Columnists, Sports

4th and Inches: Snyder sells Commanders… finally


“Sell the team! Sell the team! Sell the team!” 

Through the crowd noise and the announcer’s voice booming through the loudspeakers, through the music circulating the stands, it’s the chants of “Sell the team!” that power through the noisy ambience of FedExField.

Haley Alvarez-Lauto | DFP Staff

For the past few seasons, those with the means to land a ticket to watch the Washington Commanders compete on their home turf could count on hearing that chant. Even those watching from the comfort of their own home were likely to hear the chants overpower the broadcast at some point during the game.

Joe Buck and Jim Nantz can probably confirm.

However, it wasn’t the fans who needed to hear the chants. It was the man with the power who needed to hear it: the man sitting in his luxury suite, closer to the clouds in the sky than the players on the field.

Now, after years of pleading, fans of D.C. football can finally breathe a sigh of relief and give their vocal cords a rest. 

Dan Snyder has reached an agreement to sell the Washington Commanders. 

Snyder bought the then-Redskins in 1999 and has led the team to countless seasons of mediocrity and disappointment. 

With Snyder at the helm, Washington football fans have experienced more team names (3) than playoff wins (2).

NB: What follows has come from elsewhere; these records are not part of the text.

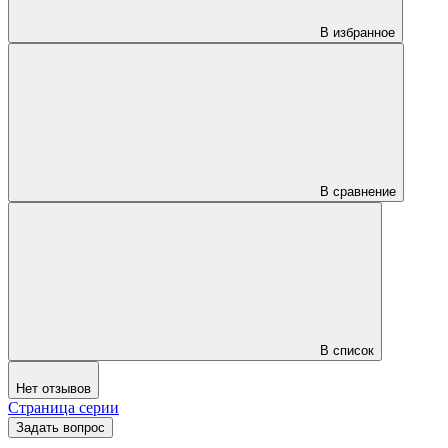
В избранное
В сравнение
В список
Нет отзывов
Страница серии
Задать вопрос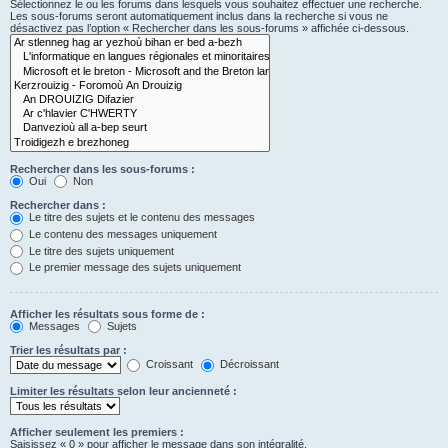
Sélectionnez le ou les forums dans lesquels vous souhaitez effectuer une recherche.
Les sous-forums seront automatiquement inclus dans la recherche si vous ne
désactivez pas l’option « Rechercher dans les sous-forums » affichée ci-dessous.
Rechercher dans les sous-forums :
Oui
Non
Rechercher dans :
Le titre des sujets et le contenu des messages
Le contenu des messages uniquement
Le titre des sujets uniquement
Le premier message des sujets uniquement
Afficher les résultats sous forme de :
Messages
Sujets
Trier les résultats par :
Croissant
Décroissant
Limiter les résultats selon leur ancienneté :
Afficher seulement les premiers :
Saisissez « 0 » pour afficher le message dans son intégralité.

Snyder has fostered a degree of notoriety that rivals the most hated figures in sports history. If being loathed was a sport, Snyder would be in the Hall of Fame. 

Now, Snyder has reached an agreement to sell the Commanders to a group led by billionaire businessman Josh Harris.

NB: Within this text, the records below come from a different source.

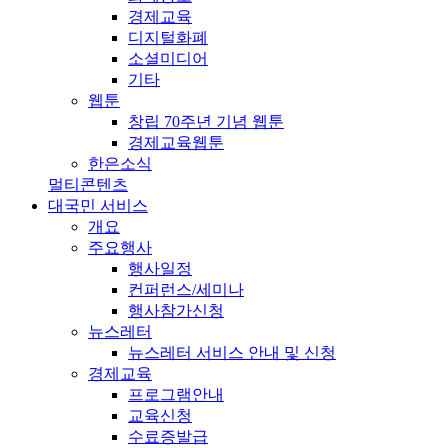
경제교육
디지털화폐
소셜미디어
기타
웹툰
창립 70주년 기념 웹툰
경제교육웹툰
한은소식
멀티콘텐츠
대국민 서비스
개요
주요행사
행사일정
컨퍼런스/세미나
행사참가신청
뉴스레터
뉴스레터 서비스 안내 및 신청
경제교육
프로그램안내
교육신청
수료증발급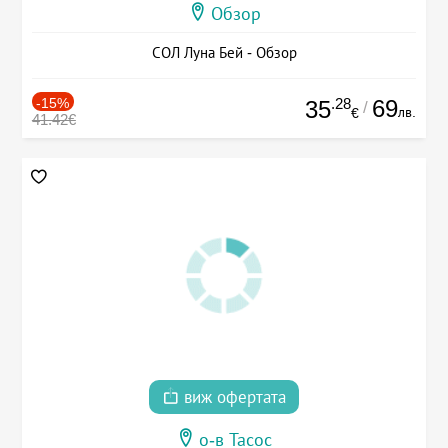
Обзор
СОЛ Луна Бей - Обзор
-15%
.28
69
35
/
лв.
€
41.42€
виж офертата
о-в Тасос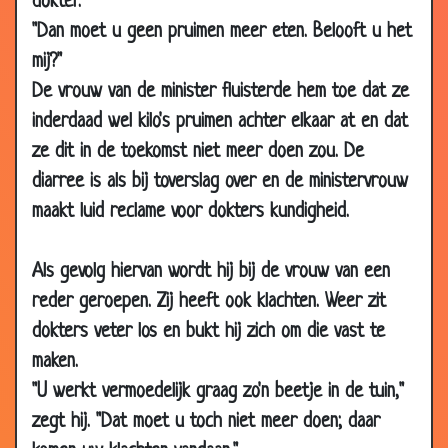
dokter."
"Dan moet u geen pruimen meer eten. Belooft u het
17 Apr
Slechthorend
3.25
2008
mij?"
17 Apr
Goed en slecht nieuws
3.49
De vrouw van de minister fluisterde hem toe dat ze
2008
inderdaad wel kilo's pruimen achter elkaar at en dat
07 Apr
De nieuwe schilder
2.91
ze dit in de toekomst niet meer doen zou. De
2008
diarree is als bij toverslag over en de ministervrouw
10 Mar
Veel ervaring
2.95
maakt luid reclame voor dokters kundigheid.
2008
21 Feb
Bij de tandarts
3.65
Als gevolg hiervan wordt hij bij de vrouw van een
2008
reder geroepen. Zij heeft ook klachten. Weer zit
15 Feb
IQ-Zuiger
3.12
dokters veter los en bukt hij zich om die vast te
2008
maken.
31 Jan
In de wachtkamer
3.42
"U werkt vermoedelijk graag zo'n beetje in de tuin,"
2008
zegt hij. "Dat moet u toch niet meer doen; daar
10 Jan
Drangneurose
3.49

All reports point to a price tag north of $6 billion — yes, six billion, as in a six followed by nine zeros. 

The purchase, if and when approved by league officials, would immediately become the most expensive purchase of a sports franchise in U.S. history. 

Snyder’s tenure as owner is not only characterized by on-field failure, but numerous scandals off it as well. In a recent article, The Athletic compiled a timeline of the allegations against Snyder and the Commanders. 

The timeline mentions bank fraud, withholding important information from congressional committees and sexual assault allegations dating back to 2009. 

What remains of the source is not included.